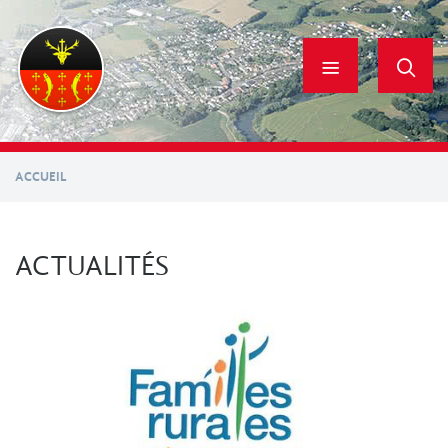
Aller
au
contenu
principal
ACCUEIL
ACTUALITÉS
####
EXERCISE REQUIREMENTS. Leaving the pictures out, output each line of the listing exactly.

WRITTEN SOLUTION.
Aller
au
contenu
principal
ACCUEIL
ACTUALITÉS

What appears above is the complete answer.